2. AutoML tools use "templated" models for regression, classification, etc, which may not result in as good a "task-data-model fit" as the sort of purpose-written ML code a data scientist or ML engineer might produce.
3. AutoML tools still require a working understanding of data science technicalities. They automate the running of ML training experiments, but not the task of deciding what to do in the first place, or the task of understanding whether what was done actually fits the task.
With this in mind, we've seen that most ML teams don't find traditional AutoML tools useful (they only automate the "easy" part), while software teams don't find them accessible (data science knowledge is still required).
Plexe addresses both of these issues: the agents' reasoning capabilities enable it to work with messy data (as long as you provide business context), and to ENTIRELY abstract the deeper technicalities of building custom models fitting the task and the data. We believe this makes Plexe both useful to ML teams and accessible to non-ML teams.
Does this line up with your experience of AutoML tools?

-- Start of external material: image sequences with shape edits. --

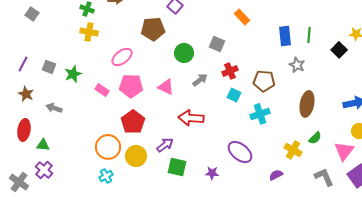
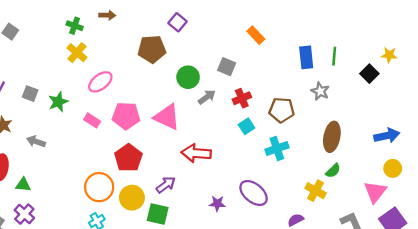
yellow cross: (89, 32) -> (77, 53), turned 30
pink ellipse: (122, 57) -> (100, 82), moved
gray arrow: (200, 80) -> (207, 97), moved
pink triangle: (166, 87) -> (167, 117), size x1.4
cyan square: (234, 95) -> (247, 126), turned 32
green semicircle: (315, 138) -> (333, 171), moved
green square: (177, 167) -> (158, 214), moved
purple star: (212, 173) -> (217, 203), moved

Sounds very practical in real-world use cases. I trained a ML model couple months ago, I think it's a good case to test this product.
This also highlights the important role of the user as a (potentially non-technical) domain expert. Hope that makes sense!
P.S. Thanks for the feedback on the video! We'll update it to show the cleaning and labelling process :)
It would be more useful for the export to have an option (or by default) to include everything from the session.
p.s. kudos on the promo code that enable folks to kick the tires with as little friction as possible.
Caveat: as a more technical user, you can currently "hack" around this limitation by storing your images as byte arrays in a parquet file, in which case the platform can ingest your data and train a CV model for you. We haven't tested the performance extensively though, so your mileage may vary here.